Diagramme montrant la taille croissante des porte-conteneurs de 1968 à 2021

Les gros navires ont besoin de grands ports

Les navires se sont battus pour la rentabilité au cours de la dernière décennie, en grande partie parce qu’ils naviguaient souvent à moitié vides, ce qui a incité la consolidation et les alliances à mettre en commun les ressources.

Les plus gros navires sont incapables de desservir autant de ports que les petits navires. L’expédition de marchandises vers les grands ports pour une expédition ultérieure soulève des doutes quant à la proposition de réduction des coûts des plus gros navires. Les assureurs affirment qu’ils génèrent un coût disproportionnellement plus élevé lorsque les choses tournent mal.

Certains pensent que les problèmes sont plus profonds. L’échouement du porte-conteneurs dans le Suez a donné lieu à une réflexion sur l’inadéquation croissante entre les infrastructures terrestres et maritimes.

Au début de la pandémie de coronavirus, les entreprises ont réduit leurs services face à la baisse de la demande. Mais comme les consommateurs américains ont commencé à commander les produits qu’ils ne pouvaient pas acheter dans les magasins en ligne à la place, les conteneurs vides pour les transporter n’étaient pas là où ils devaient être, à savoir la Chine.

Alors que les installations intérieures ont dû faire face à des défis allant des travailleurs malades du Covid-19 aux restrictions aux frontières, les goulots d’étranglement des transports ont été exacerbés car il faut beaucoup de temps aux ports pour décharger et recharger plus de 10000 conteneurs des énormes navires.

Conteneurs au port d'Oakland en Californie ce mois-ci
Conteneurs au port d’Oakland en Californie ce mois-ci © Justin Sullivan / Getty

Les jets géants des mers

Marc Levinson, un historien spécialisé dans les conteneurs, a déclaré que les armateurs portaient une responsabilité importante dans le désordre dans les chaînes d’approvisionnement mondiales en raison de leur recherche de navires de plus en plus grands.

«Leur attitude était:« Nous ferons ce qu’il y a de mieux pour nous et ignorerons le reste de l’industrie de la logistique », a-t-il déclaré. Les plus gros navires «fonctionnaient lorsque les navires étaient en mer, mais encrassaient totalement le côté terrestre du système de transport».

Les gros navires vont à nouveau allonger les embouteillages au fur et à mesure que la chaîne des perturbations provoquées par l’accident de Suez se déroule.

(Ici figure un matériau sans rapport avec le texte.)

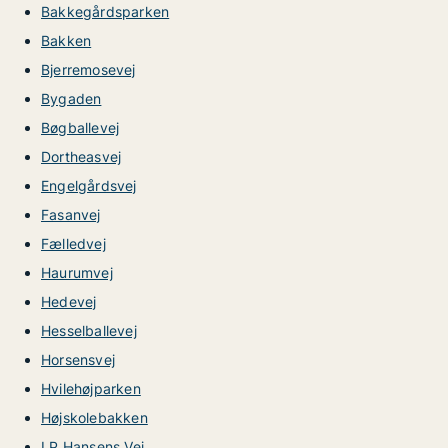
Bakkegårdsparken
Bakken
Bjerremosevej
Bygaden
Bøgballevej
Dortheasvej
Engelgårdsvej
Fasanvej
Fælledvej
Haurumvej
Hedevej
Hesselballevej
Horsensvej
Hvilehøjparken
Højskolebakken
I P Hansens Vej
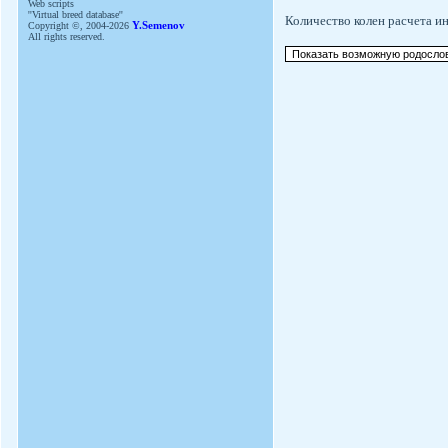
Web scripts
''Virtual breed database''
Количество колен расчета и
Copyright ©, 2004-2026
Y.Semenov
All rights reserved.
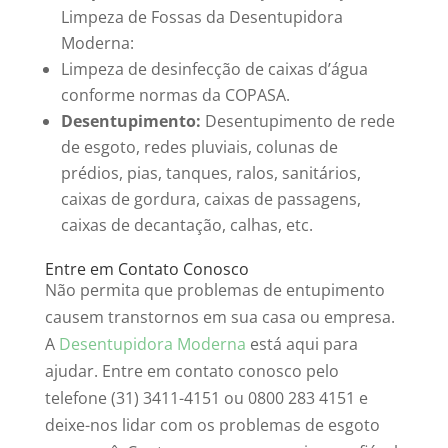
Limpeza de Fossas da Desentupidora
Moderna:
Limpeza de desinfecção de caixas d’água
conforme normas da COPASA.
Desentupimento:
Desentupimento de rede
de esgoto, redes pluviais, colunas de
prédios, pias, tanques, ralos, sanitários,
caixas de gordura, caixas de passagens,
caixas de decantação, calhas, etc.
Entre em Contato Conosco
Não permita que problemas de entupimento
causem transtornos em sua casa ou empresa.
A
Desentupidora Moderna
está aqui para
ajudar. Entre em contato conosco pelo
telefone (31) 3411-4151 ou 0800 283 4151 e
deixe-nos lidar com os problemas de esgoto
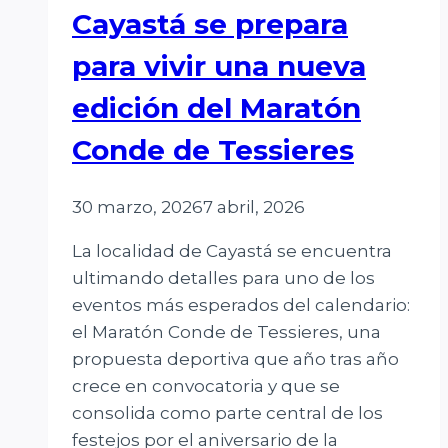
Cayastá se prepara
para vivir una nueva
edición del Maratón
Conde de Tessieres
30 marzo, 2026
7 abril, 2026
La localidad de Cayastá se encuentra
ultimando detalles para uno de los
eventos más esperados del calendario:
el Maratón Conde de Tessieres, una
propuesta deportiva que año tras año
crece en convocatoria y que se
consolida como parte central de los
festejos por el aniversario de la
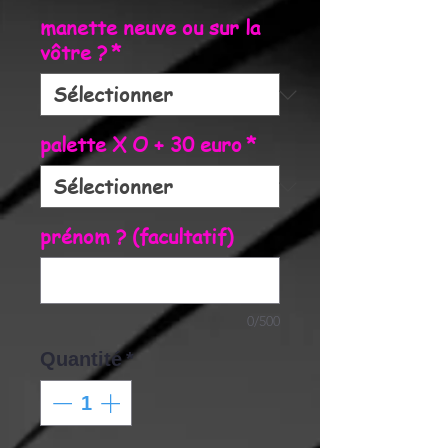
manette neuve ou sur la
vôtre ?
*
palette X O + 30 euro
*
prénom ? (facultatif)
0/500
Quantité
*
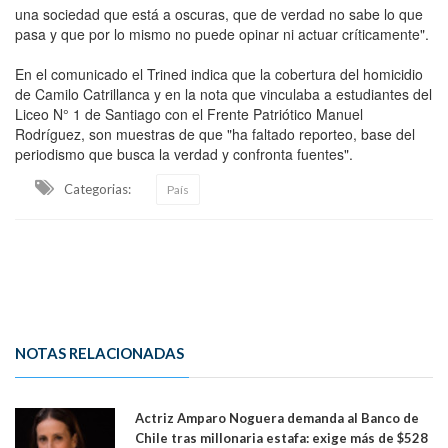
una sociedad que está a oscuras, que de verdad no sabe lo que
pasa y que por lo mismo no puede opinar ni actuar críticamente".
En el comunicado el Trined indica que la cobertura del homicidio
de Camilo Catrillanca y en la nota que vinculaba a estudiantes del
Liceo N° 1 de Santiago con el Frente Patriótico Manuel
Rodríguez, son muestras de que "ha faltado reporteo, base del
periodismo que busca la verdad y confronta fuentes".
Categorias:
País
NOTAS RELACIONADAS
Actriz Amparo Noguera demanda al Banco de
Chile tras millonaria estafa: exige más de $528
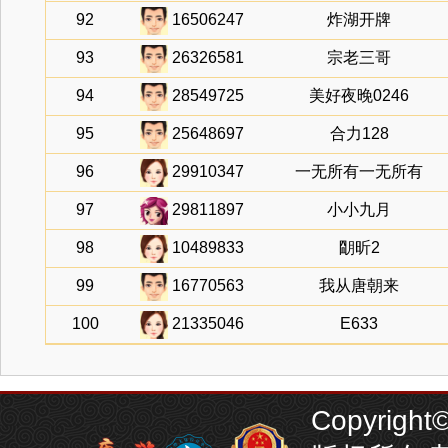
92
16506247
炸湖开牌
93
26326581
宗老三哥
94
28549725
美好夜晚0246
95
25648697
合力128
96
29910347
一无所有一无所有
97
29811897
小小九月
98
10489833
朙昕2
99
16770563
我从唐朝来
100
21335046
E633
Copyright©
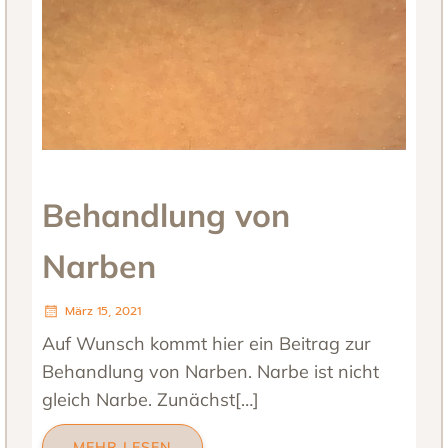
Behandlung von
Narben
März 15, 2021
Auf Wunsch kommt hier ein Beitrag zur
Behandlung von Narben. Narbe ist nicht
gleich Narbe. Zunächst[…]
MEHR LESEN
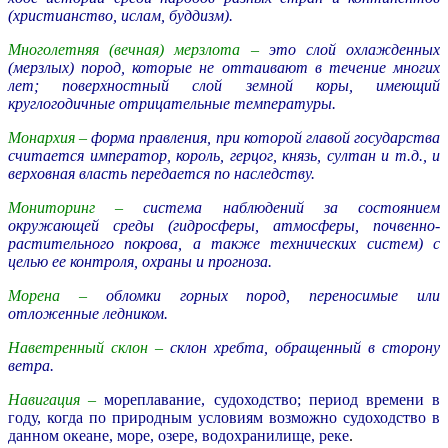
(христианство, ислам, буддизм).
Многолетняя (вечная) мерзлота –
это слой охлажденных
(мерзлых) пород, которые не оттаивают в течение многих
лет; поверхностный слой земной коры, имеющий
круглогодичные отрицательные температуры.
Монархия –
форма правления, при которой главой государства
считается император, король, герцог, князь, султан и т.д., и
верховная власть передается по наследству.
Мониторинг –
система наблюдений за состоянием
окружающей среды (гидросферы, атмосферы, почвенно-
растительного покрова, а также технических систем) с
целью ее контроля, охраны и прогноза.
Морена –
обломки горных пород, переносимые или
отложенные ледником.
Наветренный склон –
склон хребта, обращенный в сторону
ветра.
Навигация –
мореплавание, судоходство; период времени в
году, когда по природным условиям возможно судоходство в
данном океане, море, озере, водохранилище, реке
.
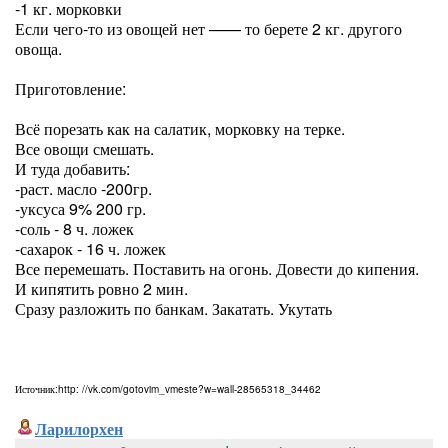
-1 кг. морковки
Если чего-то из овощей нет —— то берете 2 кг. другого
овоща.
Приготовление:
Всё порезать как на салатик, морковку на терке.
Все овощи смешать.
И туда добавить:
-раст. масло -200гр.
-уксуса 9% 200 гр.
-соль - 8 ч. ложек
-сахарок - 16 ч. ложек
Все перемешать. Поставить на огонь. Довести до кипения.
И кипятить ровно 2 мин.
Сразу разложить по банкам. Закатать. Укутать
Источник:http: //vk.com/gotovim_vmeste?w=wall-28565318_34462
Ларилорхен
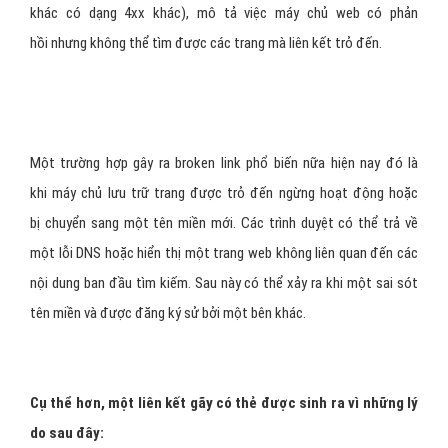
khác có dạng 4xx khác), mô tả việc máy chủ web có phản
hồi nhưng không thể tìm được các trang mà liên kết trỏ đến.
Một trường hợp gây ra broken link phổ biến nữa hiện nay đó là
khi máy chủ lưu trữ trang được trỏ đến ngừng hoạt động hoặc
bị chuyển sang một tên miền mới. Các trình duyệt có thể trả về
một lỗi DNS hoặc hiển thị một trang web không liên quan đến các
nội dung ban đầu tìm kiếm. Sau này có thể xảy ra khi một sai sót
tên miền và được đăng ký sử bởi một bên khác.
Cụ thể hơn, một liên kết gãy có thẻ được sinh ra vì những lý
do sau đây:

Soren Skou, directeur général de Maersk, a déclaré que d’énormes navires traversaient le canal de Suez depuis «des années et des années» et que les 220 000 tonnes Ever Given s’étaient bloquées au point le plus étroit de la voie navigable.

«Le gros porteur Boeing 747 a été le plus gros depuis de nombreuses décennies. C’était le compromis optimal entre le coût par siège et la négociabilité. C’est là que nous en sommes », a-t-il dit.

Hapag-Lloyd montre peu de signes de réduction. En décembre, il s’est engagé à dépenser 1 milliard de dollars pour six navires porte-conteneurs ultra-larges alimentés au gaz naturel liquéfié.

Pourtant, l’industrie semble avoir au moins pris note. Le carnet de commandes montre que les armateurs commencent à réduire la taille de leurs bêtes de somme du commerce mondial vers des navires d’environ 15 000 conteneurs. Lars Jensen, directeur général de SeaIntelligence Consulting, a déclaré: «nous voyons un léger mouvement rétrograde».